The recommendation letter marks the latest attempt by the NTSB to expand the use of video recorders — often seen as controversial by unions and others — to assist their investigations. The issue is on the agency’s Most Wanted List of safety enhancements.
“These devices, which are becoming cheaper and more reliable, are critical tools in our investigations,” NTSB Chairman Robert Sumwalt said in an emailed release. “In 47 of the 64 rail transit accidents the NTSB investigated between 1976 and 2015, audio and image recorders would have greatly helped in learning what happened by documenting and preserving data describing the actions and conditions leading to an accident.”
The most recent accident cited in the NTSB’s recommendation was a Feb. 21 collision of two Septa trains in Upper Darby, Pennsylvania, near Philadelphia. The operator of the train that struck the other train told investigators he could not remember his actions just before the accident. Four people were injured.
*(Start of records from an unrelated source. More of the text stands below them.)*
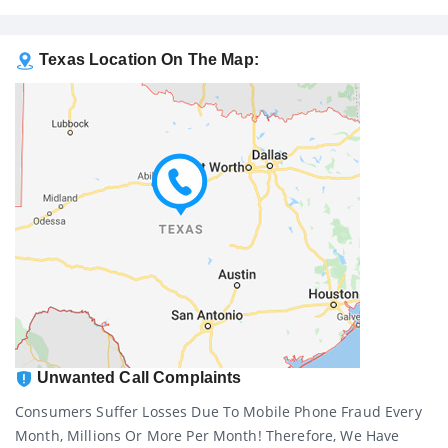
Texas Location On The Map:
Unwanted Call Complaints
Consumers Suffer Losses Due To Mobile Phone Fraud Every
Month, Millions Or More Per Month! Therefore, We Have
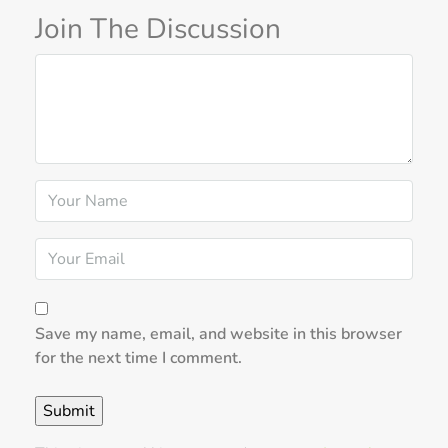
Join The Discussion
Save my name, email, and website in this browser
for the next time I comment.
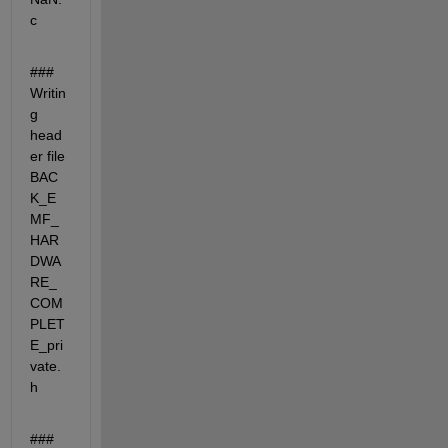
c
### 
Writin
g 
head
er file 
BAC
K_E
MF_
HAR
DWA
RE_
COM
PLET
E_pri
vate.
h
### 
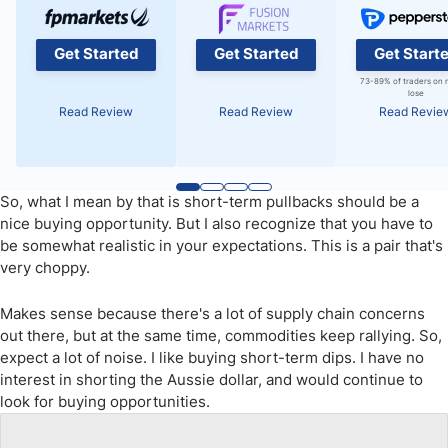
Get Started
Get Started
Get Start
73-89% of traders on 
lose
Read Review
Read Review
Read Revie
So, what I mean by that is short-term pullbacks should be a
nice buying opportunity. But I also recognize that you have to
be somewhat realistic in your expectations. This is a pair that's
very choppy.
Makes sense because there's a lot of supply chain concerns
out there, but at the same time, commodities keep rallying. So,
expect a lot of noise. I like buying short-term dips. I have no
interest in shorting the Aussie dollar, and would continue to
look for buying opportunities.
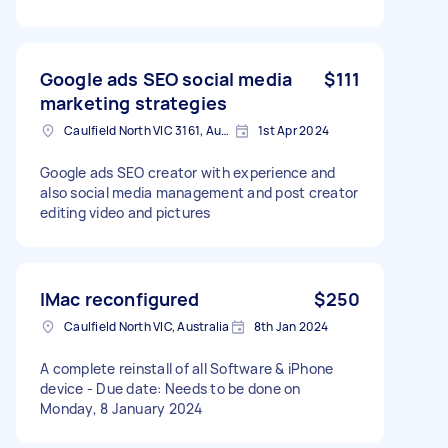
Google ads SEO social media
$111
marketing strategies
Caulfield North VIC 3161, Australia
1st Apr 2024
Google ads SEO creator with experience and
also social media management and post creator
editing video and pictures
IMac reconfigured
$250
Caulfield North VIC, Australia
8th Jan 2024
A complete reinstall of all Software & iPhone
device - Due date: Needs to be done on
Monday, 8 January 2024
After a 2008 train collision in Chatsworth, California, that killed 25 people, the state ordered inward-facing cameras on rail vehicles. Recordings from a 2013 wreck in Walnut Creek in which a Bay Area Rapid Transit train killed two track workers “were invaluable,” the NTSB said.
The NTSB investigates the causes of transportation accidents and issues recommendations for safety enhancements but has no regulatory authority.